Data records
-- -- --

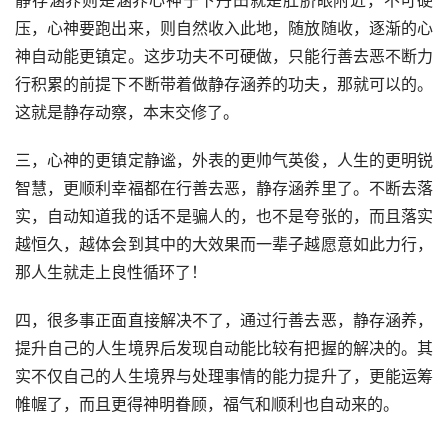
静存涵养则是涵养心神于下丹田就是肚脐眼附近，不可硬
压，心神要跑出来，则自然收入此地，随放随收，逐渐的心
神自动能更镇定。这步功夫不可硬做，只能行善去恶不断力
行积累的前提下不断带着做静存涵养的功夫，那就可以的。
这就是静存动察，本末交修了。
三，心神的更镇定静谧，外表的更帅气英俊，人生的更明锐
智慧，更顺利幸福都在行善去恶，静存涵养里了。不断去落
实，自动知道我的话不是骗人的，也不是夸张的，而且落实
越恒久，越体会到其中的大效果而一辈子越愿意如此力行，
那人生就走上良性循环了！
四，很多事正面直接解决不了，通过行善去恶，静存涵养，
提升自己的人生境界后发现自动能比较有把握的解决的。其
实不仅自己的人生境界与处理事情的能力提升了，更能运筹
帷幄了，而且更得神明眷顾，福气和顺利也自动来的。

-- -- --

[PROBLEM DETAILS]
When you transcribe the lines above, keep every word exact but leave the pictures behind.

[RESPONSE TO THE TASK]
静存涵养则是涵养心神于下丹田就是肚脐眼附近，不可硬
压，心神要跑出来，则自然收入此地，随放随收，逐渐的心
神自动能更镇定。这步功夫不可硬做，只能行善去恶不断力
行积累的前提下不断带着做静存涵养的功夫，那就可以的。
这就是静存动察，本末交修了。
三，心神的更镇定静谧，外表的更帅气英俊，人生的更明锐
智慧，更顺利幸福都在行善去恶，静存涵养里了。不断去落
实，自动知道我的话不是骗人的，也不是夸张的，而且落实
越恒久，越体会到其中的大效果而一辈子越愿意如此力行，
那人生就走上良性循环了！
四，很多事正面直接解决不了，通过行善去恶，静存涵养，
提升自己的人生境界后发现自动能比较有把握的解决的。其
实不仅自己的人生境界与处理事情的能力提升了，更能运筹
帷幄了，而且更得神明眷顾，福气和顺利也自动来的。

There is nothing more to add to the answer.